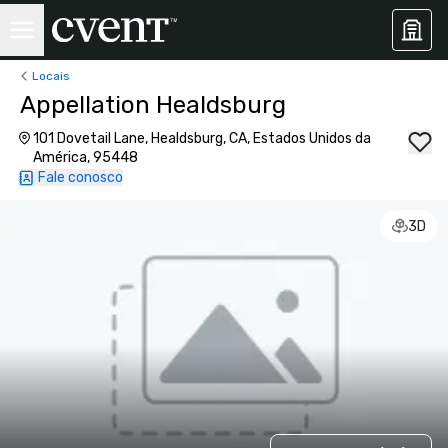
Locais
Appellation Healdsburg
101 Dovetail Lane, Healdsburg, CA, Estados Unidos da
América, 95448
Fale conosco
3D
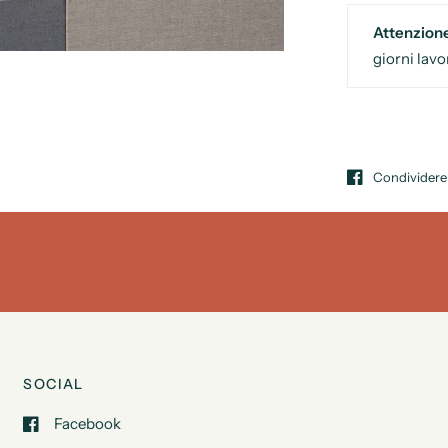
Attenzion
giorni lavo
Condividere
SOCIAL
Facebook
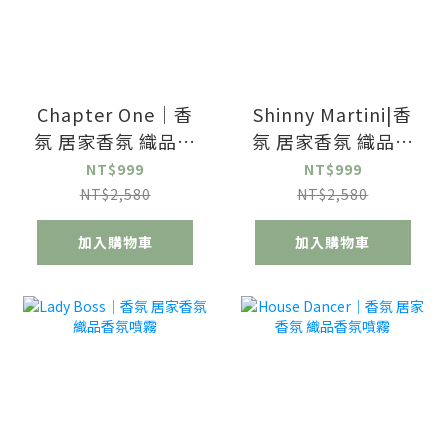
Chapter One｜香
Shinny Martini|香
氛 居家香氛 織品香
氛 居家香氛 織品香
氛噴霧
氛噴霧
NT$999
NT$999
NT$2,580
NT$2,580
加入購物車
加入購物車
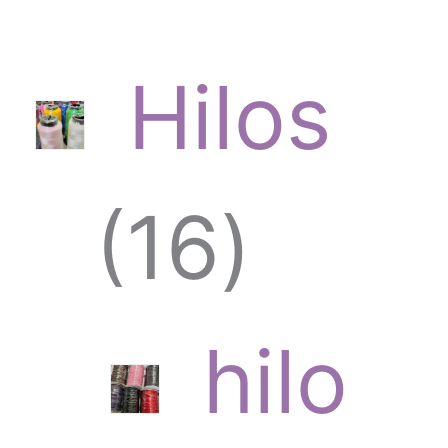
Hilos
1
16
6
hilo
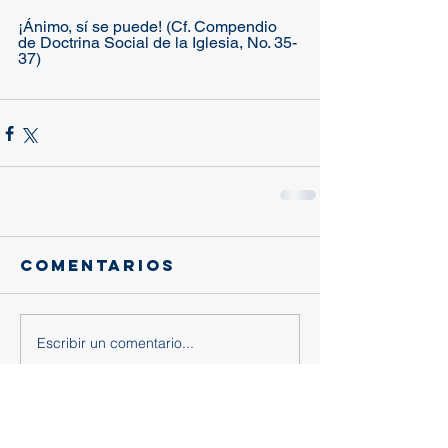
¡Ánimo, sí se puede! (Cf. Compendio 
de Doctrina Social de la Iglesia, No. 35-
37)
Comentarios
Escribir un comentario...
Entradas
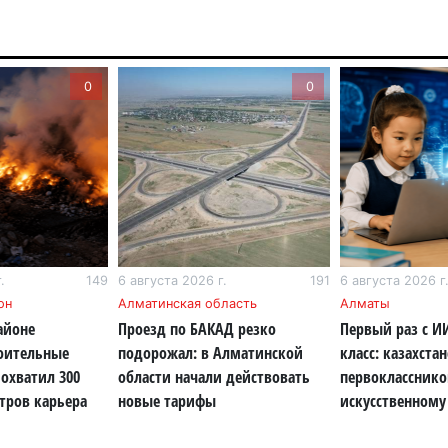
6 а
Пр
0
0
Ал
де
6 а
Си
на
6 а
.
149
6 августа 2026 г.
191
6 августа 2026 г
Пе
он
Алматинская область
Алматы
ка
айоне
Проезд по БАКАД резко
Первый раз с И
уч
роительные
подорожал: в Алматинской
класс: казахста
6 а
охватил 300
области начали действовать
первокласснико
тров карьера
новые тарифы
искусственному
Ка
не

**Task goal**
Restate every line above word for word. Do not carry over the images.

**Task answer**
Locais
Appellation Healdsburg
101 Dovetail Lane, Healdsburg, CA, Estados Unidos da
América, 95448
Fale conosco
3D
Attenzion
giorni lavo
Condividere
SOCIAL
Facebook
Chapter One｜香
Shinny Martini|香
氛 居家香氛 織品香
氛 居家香氛 織品香
氛噴霧
氛噴霧
NT$999
NT$999
NT$2,580
NT$2,580
加入購物車
加入購物車
Hilos
1
16
6
hilo
¡Ánimo, sí se puede! (Cf. Compendio 
de Doctrina Social de la Iglesia, No. 35-
37)
Comentarios
Escribir un comentario...
Entradas
6 а
Пр
0
0
Ал
де
6 а
Си
на
6 а
.
149
6 августа 2026 г.
191
6 августа 2026 г
Пе
он
Алматинская область
Алматы
ка
айоне
Проезд по БАКАД резко
Первый раз с И
уч
роительные
подорожал: в Алматинской
класс: казахста
6 а
охватил 300
области начали действовать
первокласснико
тров карьера
новые тарифы
искусственному
Ка
не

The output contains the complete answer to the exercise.